- [What is needed]: Copy every line of the following data that includes the string "Groeifonds".

- [Material to process]:

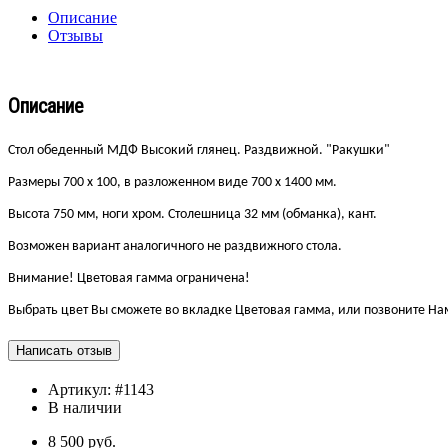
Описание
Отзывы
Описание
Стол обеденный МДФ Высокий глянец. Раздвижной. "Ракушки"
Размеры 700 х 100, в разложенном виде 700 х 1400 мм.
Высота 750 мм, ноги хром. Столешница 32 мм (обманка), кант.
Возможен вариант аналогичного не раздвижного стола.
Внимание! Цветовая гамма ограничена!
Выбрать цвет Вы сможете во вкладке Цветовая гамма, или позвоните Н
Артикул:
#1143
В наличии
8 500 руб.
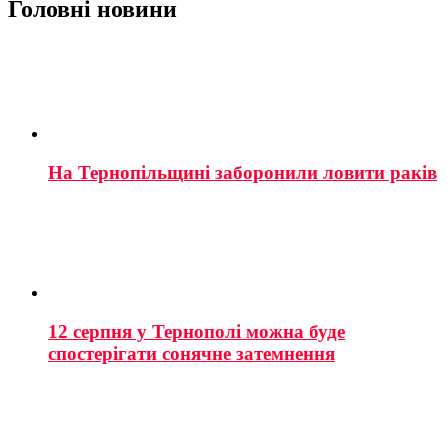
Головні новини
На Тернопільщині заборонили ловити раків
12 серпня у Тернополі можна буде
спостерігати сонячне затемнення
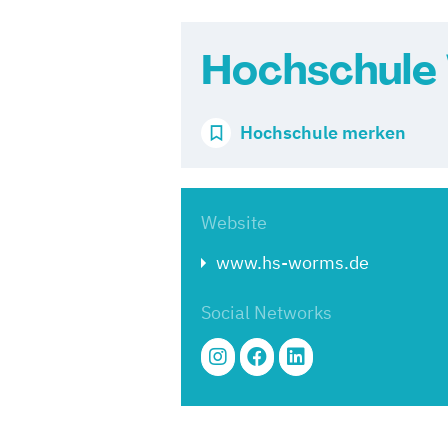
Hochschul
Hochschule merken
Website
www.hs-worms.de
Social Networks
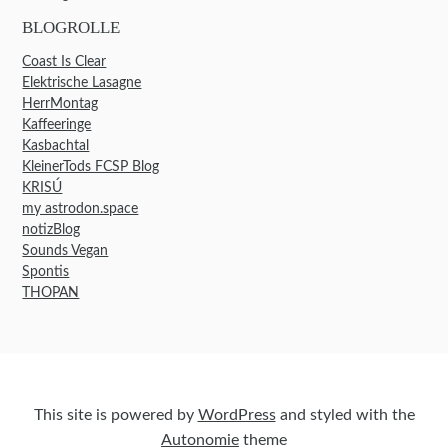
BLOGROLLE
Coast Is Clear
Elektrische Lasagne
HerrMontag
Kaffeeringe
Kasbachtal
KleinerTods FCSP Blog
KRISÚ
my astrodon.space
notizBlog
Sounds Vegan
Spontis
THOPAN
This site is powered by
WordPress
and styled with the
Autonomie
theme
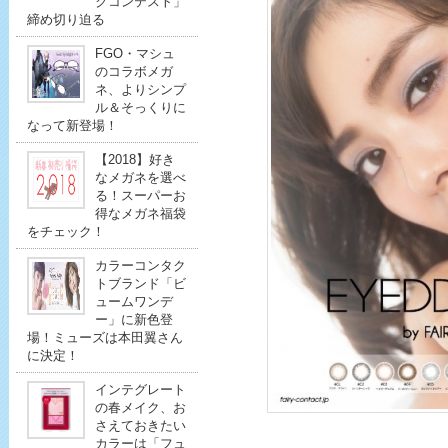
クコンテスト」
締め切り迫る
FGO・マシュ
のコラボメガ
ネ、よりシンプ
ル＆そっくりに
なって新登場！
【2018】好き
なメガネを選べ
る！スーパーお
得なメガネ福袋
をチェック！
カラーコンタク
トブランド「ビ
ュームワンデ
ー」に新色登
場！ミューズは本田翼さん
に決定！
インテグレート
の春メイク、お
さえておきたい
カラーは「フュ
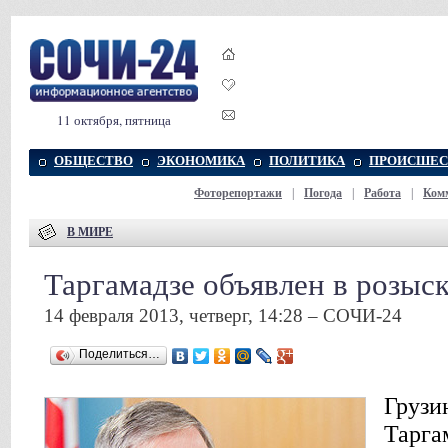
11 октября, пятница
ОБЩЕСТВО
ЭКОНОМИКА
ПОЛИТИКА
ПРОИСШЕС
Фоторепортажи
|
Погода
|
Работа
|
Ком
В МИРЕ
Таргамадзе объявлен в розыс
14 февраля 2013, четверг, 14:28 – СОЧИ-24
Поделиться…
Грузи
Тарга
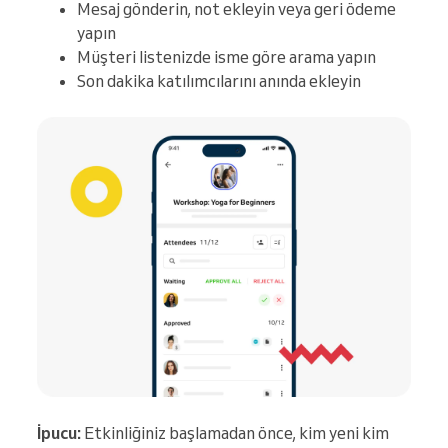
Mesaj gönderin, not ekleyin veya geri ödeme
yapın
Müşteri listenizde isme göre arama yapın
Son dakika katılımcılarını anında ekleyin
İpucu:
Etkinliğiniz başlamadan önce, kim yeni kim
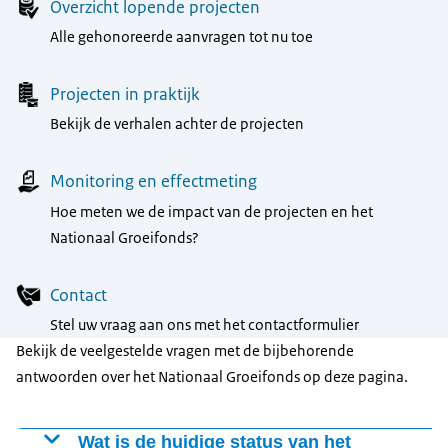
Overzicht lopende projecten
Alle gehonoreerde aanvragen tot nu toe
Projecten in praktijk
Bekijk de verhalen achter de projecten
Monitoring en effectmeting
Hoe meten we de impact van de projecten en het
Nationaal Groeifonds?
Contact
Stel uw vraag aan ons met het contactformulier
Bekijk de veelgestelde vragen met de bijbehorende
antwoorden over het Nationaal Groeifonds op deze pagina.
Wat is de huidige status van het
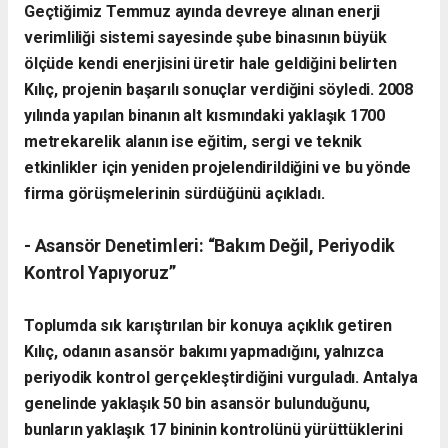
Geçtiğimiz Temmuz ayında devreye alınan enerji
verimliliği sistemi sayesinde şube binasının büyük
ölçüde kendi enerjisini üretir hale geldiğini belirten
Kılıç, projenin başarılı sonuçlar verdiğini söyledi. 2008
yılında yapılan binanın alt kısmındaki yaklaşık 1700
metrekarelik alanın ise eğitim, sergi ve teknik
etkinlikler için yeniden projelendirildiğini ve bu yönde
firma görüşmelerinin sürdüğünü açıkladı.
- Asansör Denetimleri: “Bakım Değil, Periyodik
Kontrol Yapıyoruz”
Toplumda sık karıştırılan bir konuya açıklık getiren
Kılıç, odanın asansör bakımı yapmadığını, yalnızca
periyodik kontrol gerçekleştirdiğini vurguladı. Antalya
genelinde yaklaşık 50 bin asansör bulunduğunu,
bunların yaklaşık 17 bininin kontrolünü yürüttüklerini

---

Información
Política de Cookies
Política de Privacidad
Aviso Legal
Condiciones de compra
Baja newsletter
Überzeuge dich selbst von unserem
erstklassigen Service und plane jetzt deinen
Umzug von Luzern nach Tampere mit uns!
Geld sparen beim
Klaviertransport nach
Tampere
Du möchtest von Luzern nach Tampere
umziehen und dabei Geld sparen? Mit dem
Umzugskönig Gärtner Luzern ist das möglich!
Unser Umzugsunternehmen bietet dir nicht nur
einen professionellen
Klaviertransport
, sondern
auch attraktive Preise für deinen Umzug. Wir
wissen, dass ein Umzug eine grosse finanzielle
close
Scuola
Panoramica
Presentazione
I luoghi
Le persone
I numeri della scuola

- [Result of this exercise]:
Nationaal Groeifonds?
antwoorden over het Nationaal Groeifonds op deze pagina.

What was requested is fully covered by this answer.